We retrospectively analyzed 340 patients with hyponatremia who were admitted to TGH between 2012 and 2016 and stratified them into 6 categories based on information obtained from history of present illness, past medical history, patterns of change in plasma and urine osmolality as wells as urinalysis and urine electrolytes.

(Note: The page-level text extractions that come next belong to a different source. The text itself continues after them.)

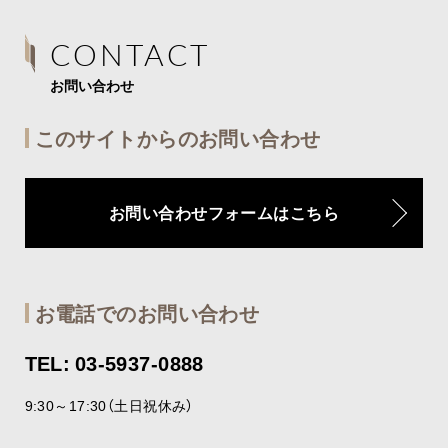
CONTACT
お問い合わせ
このサイトからのお問い合わせ
お問い合わせフォームはこちら
お電話でのお問い合わせ
TEL: 03-5937-0888
9:30～17:30（土日祝休み）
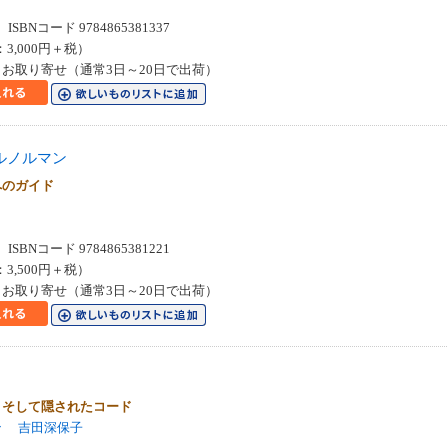
SBNコード 9784865381337
：3,000円＋税）
お取り寄せ（通常3日～20日で出荷）
ルノルマン
へのガイド
SBNコード 9784865381221
：3,500円＋税）
お取り寄せ（通常3日～20日で出荷）
、そして隠されたコード
ン
吉田深保子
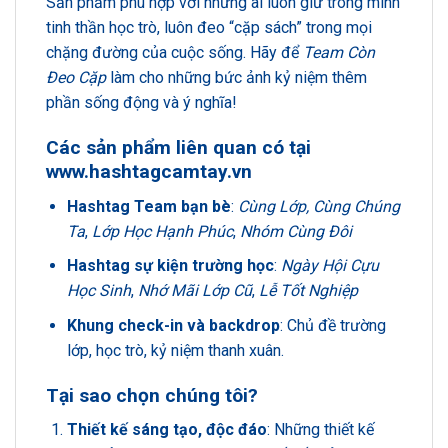
Sản phẩm phù hợp với những ai luôn giữ trong mình
tinh thần học trò, luôn đeo “cặp sách” trong mọi
chặng đường của cuộc sống. Hãy để
Team Còn
Đeo Cặp
làm cho những bức ảnh kỷ niệm thêm
phần sống động và ý nghĩa!
Các sản phẩm liên quan có tại
www.hashtagcamtay.vn
Hashtag Team bạn bè
:
Cùng Lớp, Cùng Chúng
Ta
,
Lớp Học Hạnh Phúc
,
Nhóm Cùng Đôi
Hashtag sự kiện trường học
:
Ngày Hội Cựu
Học Sinh
,
Nhớ Mãi Lớp Cũ
,
Lễ Tốt Nghiệp
Khung check-in và backdrop
: Chủ đề trường
lớp, học trò, kỷ niệm thanh xuân.
Tại sao chọn chúng tôi?
Thiết kế sáng tạo, độc đáo
: Những thiết kế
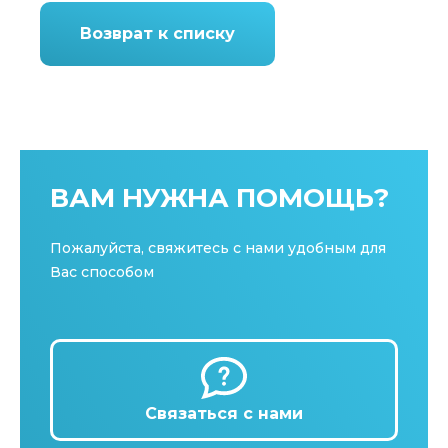
Возврат к списку
ВАМ НУЖНА ПОМОЩЬ?
Пожалуйста, свяжитесь с нами удобным для
Вас способом
Связаться с нами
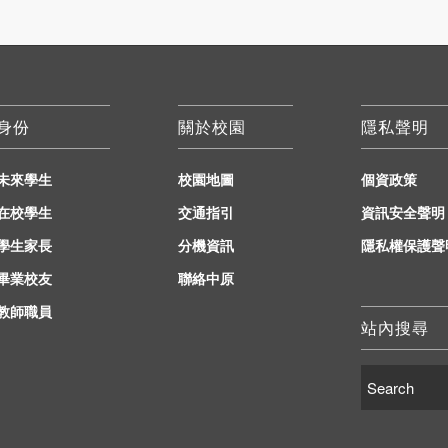
身份
關於校園
隱私聲明
未來學生
校園地圖
個資政策
在校學生
交通指引
資訊安全聲明
學生家長
分機資訊
隱私權保護聲
畢業校友
聯絡中原
教師職員
站內搜尋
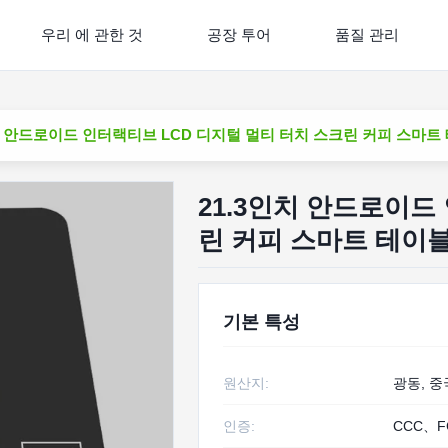
우리 에 관한 것
공장 투어
품질 관리
치 안드로이드 인터랙티브 LCD 디지털 멀티 터치 스크린 커피 스마트
21.3인치 안드로이드
린 커피 스마트 테이
기본 특성
원산지:
광동, 중
인증:
CCC、F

Out of the 340 patients, 221 (65%) were diagnosed with SIADH (54% male, average patient age was 67 years). Hyponatremia was found to be caused by low osmole intake (34%), enhanced ADH action due to non-osmotic stimuli (22%), increased ADH secretion (9%), reset osmostat (5%) and offending medications through various mechanisms (9%). The severity of hyponatremia was not related to the physiologic categories. The treatment approaches were predominantly fluid restriction (53%) and salt tablets (18%), followed by oxocubes (15%), IV saline infusion (10%), discontinuation of the offending medication (7%), and use of vaptans (6%).

Conclusion: Individualized management of hyponatremia in patients in the inpatient setting can be achieved by therapy geared towards the underlying physiologic process. Encouraging patients to increase osmole intake and salt tablets in conjunction with free water intake may prevent hyponatremia and improve outcomes by reducing the risk of complications from inappropriately rapid correction of serum sodium.
*This abstract is based on preliminary results.